▶ _Aim of the exercise_:
Write out nothing but the lines from the first line of the entries below through the line with "tanak na ove"; no pictures go in.

▶ _Stored items_:
------------------------------------

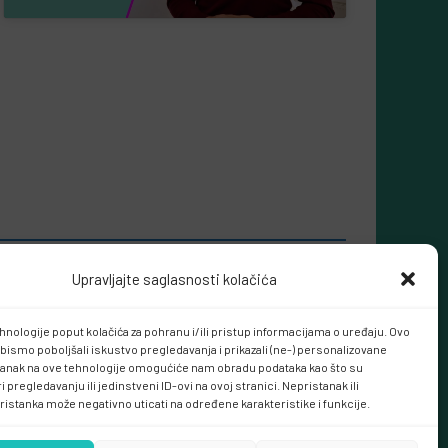
Upravljajte saglasnosti kolačića
hnologije poput kolačića za pohranu i/ili pristup informacijama o uređaju. Ovo
bismo poboljšali iskustvo pregledavanja i prikazali (ne-) personalizovane
tanak na ove tehnologije omogućiće nam obradu podataka kao što su
 pregledavanju ili jedinstveni ID-ovi na ovoj stranici. Nepristanak ili
ristanka može negativno uticati na određene karakteristike i funkcije.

------------------------------------

▶ _Solved exercise_:
Upravljajte saglasnosti kolačića
hnologije poput kolačića za pohranu i/ili pristup informacijama o uređaju. Ovo
bismo poboljšali iskustvo pregledavanja i prikazali (ne-) personalizovane
tanak na ove tehnologije omogućiće nam obradu podataka kao što su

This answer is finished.